─── Data provided ───

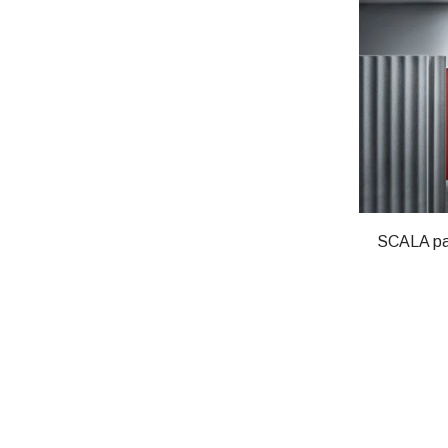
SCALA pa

───
─── Data provided ───

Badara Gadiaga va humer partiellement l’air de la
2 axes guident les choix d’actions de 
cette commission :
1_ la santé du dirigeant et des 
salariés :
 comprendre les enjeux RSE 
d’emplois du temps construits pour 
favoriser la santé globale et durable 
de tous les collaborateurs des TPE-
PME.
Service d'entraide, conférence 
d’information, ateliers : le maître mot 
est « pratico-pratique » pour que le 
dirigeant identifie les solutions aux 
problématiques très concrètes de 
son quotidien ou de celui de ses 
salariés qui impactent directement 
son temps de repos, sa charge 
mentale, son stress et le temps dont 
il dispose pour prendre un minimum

───

Problem statement: Beginning at the line above that contains "favoriser la santé globale et durable", return each line exactly through the line that contains "il dispose pour prendre un minimum", and no others.

Solution:
favoriser la santé globale et durable 
de tous les collaborateurs des TPE-
PME.
Service d'entraide, conférence 
d’information, ateliers : le maître mot 
est « pratico-pratique » pour que le 
dirigeant identifie les solutions aux 
problématiques très concrètes de 
son quotidien ou de celui de ses 
salariés qui impactent directement 
son temps de repos, sa charge 
mentale, son stress et le temps dont 
il dispose pour prendre un minimum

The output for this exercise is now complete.